Vin smirked. "Ey, Ezra, it's only Chris. He won't bite cha."
"Are you so sure of that, Mr. Tanner?"
"Long as you don't provoke him."
Chris nodded at the boys as they approached with the three horses. He regarded them for a moment, the tracker in buckskins, with his long hair and battered hat, and the gambler at his side -- impeccably groomed, wearing a well-tailored jacket and expensive boots. They made quite a pair. The two couldn't look more dissimilar. If one were to glance at them, one would have to wonder what they were doing together. It was strange that the two had become friends. If it hadn't been for the curious set of circumstances that had thrown them together, Chris speculated that they would have had nothing to do with each other.

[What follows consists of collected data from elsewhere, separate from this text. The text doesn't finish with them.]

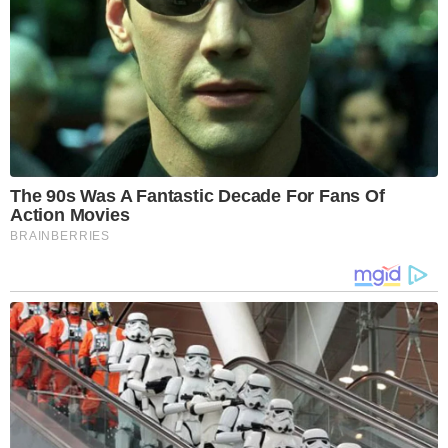
The 90s Was A Fantastic Decade For Fans Of
Action Movies
BRAINBERRIES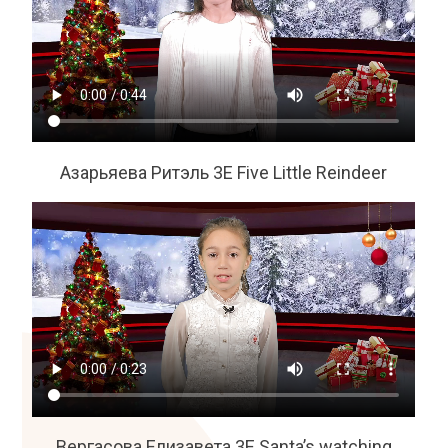
Азарьяева Ритэль 3Е Five Little Reindeer
Вергасова Елизавета 3Е Santa’s watching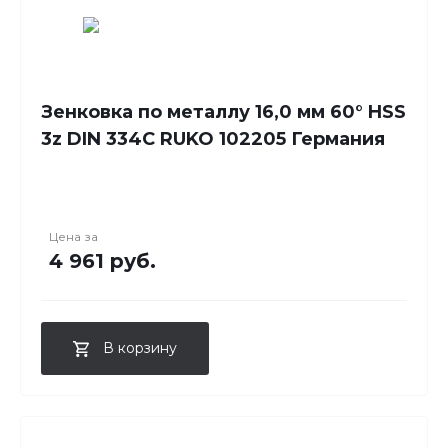
Зенковка по металлу 16,0 мм 60° HSS
3z DIN 334C RUKO 102205 Германия
Цена за
4 961 руб.
В корзину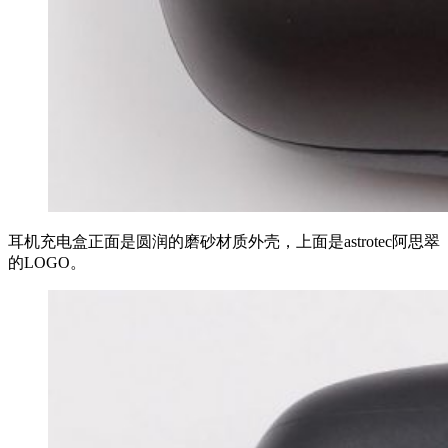
耳机充电盒正面是圆润的磨砂材质外壳，上面是astrotec阿思翠
的LOGO。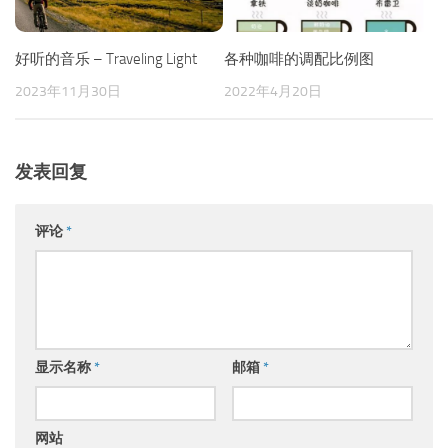
好听的音乐 – Traveling Light
各种咖啡的调配比例图
2023年11月30日
2022年4月20日
发表回复
评论
*
显示名称
*
邮箱
*
网站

And yet, as they walked toward him, Chris knew that a subtle friendship existed between the two. He could tell by their easy manner; they seemed totally comfortable with each other. It was only once the gambler looked up and spotted him in front of the jail that the contented manner disappeared. Standish stiffened slightly, but didn't slow his pace and smiled agreeably enough as he approached.

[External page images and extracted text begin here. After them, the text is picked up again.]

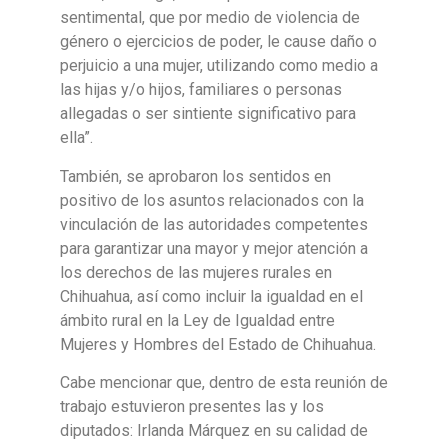
sentimental, que por medio de violencia de
género o ejercicios de poder, le cause daño o
perjuicio a una mujer, utilizando como medio a
las hijas y/o hijos, familiares o personas
allegadas o ser sintiente significativo para
ella”.
También, se aprobaron los sentidos en
positivo de los asuntos relacionados con la
vinculación de las autoridades competentes
para garantizar una mayor y mejor atención a
los derechos de las mujeres rurales en
Chihuahua, así como incluir la igualdad en el
ámbito rural en la Ley de Igualdad entre
Mujeres y Hombres del Estado de Chihuahua.
Cabe mencionar que, dentro de esta reunión de
trabajo estuvieron presentes las y los
diputados: Irlanda Márquez en su calidad de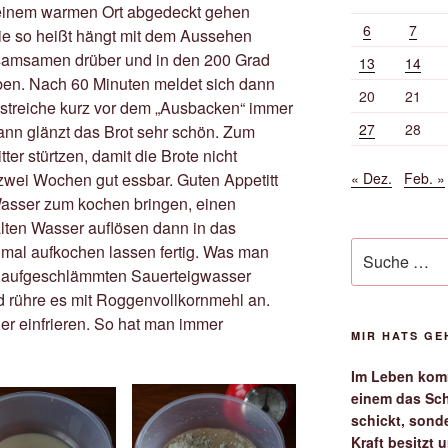
 einem warmen Ort abgedeckt gehen
6
7
sie so heißt hängt mit dem Aussehen
samsamen drüber und in den 200 Grad
13
14
ben. Nach 60 Minuten meldet sich dann
20
21
ch streiche kurz vor dem „Ausbacken“ immer
27
28
ann glänzt das Brot sehr schön. Zum
er stürtzen, damit die Brote nicht
« Dez.
Feb. »
 zwei Wochen gut essbar. Guten Appetitt
Wasser zum kochen bringen, einen
kalten Wasser auflösen dann in das
Suche
mal aufkochen lassen fertig. Was man
nach:
em aufgeschlämmten Sauerteigwasser
 rühre es mit Roggenvollkornmehl an.
er einfrieren. So hat man immer
MIR HATS G
Im Leben komm
einem das Sch
schickt, sond
Kraft besitzt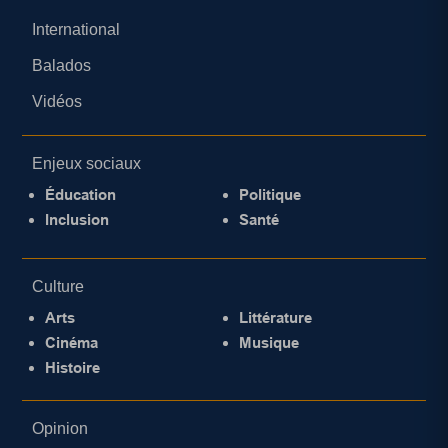
International
Balados
Vidéos
Enjeux sociaux
Éducation
Politique
Inclusion
Santé
Culture
Arts
Littérature
Cinéma
Musique
Histoire
Opinion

It was a reaction that still surprised Larabee. He didn't know if he should be pleased to see the gambler acknowledge his leadership status, or if he should be disappointed. He didn't understand what Ezra was expecting. Was he automatically anticipating an admonishment, a slight, a punishment? A moment ago, he was chatting openly with Vin, but now, as he approached, his manner was guarded, though his smile never dipped.
"I see you found 'im," Larabee said, looking at Vin, but nodding toward Ezra.

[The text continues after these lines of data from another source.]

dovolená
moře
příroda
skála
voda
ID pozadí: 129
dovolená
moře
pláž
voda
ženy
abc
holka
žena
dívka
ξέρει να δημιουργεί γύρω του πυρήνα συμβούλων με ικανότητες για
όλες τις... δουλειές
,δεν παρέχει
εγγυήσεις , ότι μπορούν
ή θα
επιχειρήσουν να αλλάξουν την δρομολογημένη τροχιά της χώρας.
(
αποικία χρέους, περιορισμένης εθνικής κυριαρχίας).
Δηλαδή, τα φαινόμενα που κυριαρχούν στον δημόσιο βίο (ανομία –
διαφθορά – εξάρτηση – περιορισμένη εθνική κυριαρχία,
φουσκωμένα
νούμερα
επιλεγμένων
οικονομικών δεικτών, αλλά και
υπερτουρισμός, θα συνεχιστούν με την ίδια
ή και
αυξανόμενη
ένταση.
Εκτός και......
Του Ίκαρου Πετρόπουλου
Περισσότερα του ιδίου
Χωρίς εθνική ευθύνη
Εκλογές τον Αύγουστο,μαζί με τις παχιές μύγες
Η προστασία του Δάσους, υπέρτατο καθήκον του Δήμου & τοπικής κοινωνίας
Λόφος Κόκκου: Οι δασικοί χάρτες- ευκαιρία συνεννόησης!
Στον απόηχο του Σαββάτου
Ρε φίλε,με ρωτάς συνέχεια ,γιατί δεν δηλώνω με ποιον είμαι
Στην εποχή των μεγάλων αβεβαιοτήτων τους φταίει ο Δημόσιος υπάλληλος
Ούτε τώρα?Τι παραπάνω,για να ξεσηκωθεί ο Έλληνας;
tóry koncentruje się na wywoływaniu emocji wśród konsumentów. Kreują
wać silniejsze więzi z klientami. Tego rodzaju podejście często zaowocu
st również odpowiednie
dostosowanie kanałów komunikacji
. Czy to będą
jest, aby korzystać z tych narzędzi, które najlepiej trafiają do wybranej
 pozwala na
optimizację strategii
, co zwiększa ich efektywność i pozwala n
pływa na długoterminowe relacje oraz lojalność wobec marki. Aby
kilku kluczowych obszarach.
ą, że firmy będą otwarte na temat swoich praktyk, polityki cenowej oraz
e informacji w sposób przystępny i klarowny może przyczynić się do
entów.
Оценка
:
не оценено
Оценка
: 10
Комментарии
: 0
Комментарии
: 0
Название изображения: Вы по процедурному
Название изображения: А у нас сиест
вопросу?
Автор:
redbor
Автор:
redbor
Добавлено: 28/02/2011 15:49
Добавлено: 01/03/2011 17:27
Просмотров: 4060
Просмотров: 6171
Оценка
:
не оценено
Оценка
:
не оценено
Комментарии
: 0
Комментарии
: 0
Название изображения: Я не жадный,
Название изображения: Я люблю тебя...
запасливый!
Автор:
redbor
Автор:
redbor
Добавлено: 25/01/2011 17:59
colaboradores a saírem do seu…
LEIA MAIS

"Knew where he'd be," Vin responded.
"With great accuracy, I might add." Ezra rubbed his shoulder. "And where is our Mr. Marley?"
"JD's getting him ready."
"And are you here to dispense words of wisdom that might aid in our journey?"
Chris leaned against a roof support. "Just get on back here in a hurry. We got that business to take care of."
"Yeah, we ain't gonna be long. Just two days ta go to Blaire and back," Vin responded.
"We'll return in time to keep our appointment with destiny," Ezra added.
"Make it quick. We're gonna need all the guns we can get to go after Grady and his crew."
"You can rest assured, Mr. Larabee, that I have no intention of spending any more than the necessary amount of time on the trail," Ezra said.
"See to it," Chris responded. "And watch your backs."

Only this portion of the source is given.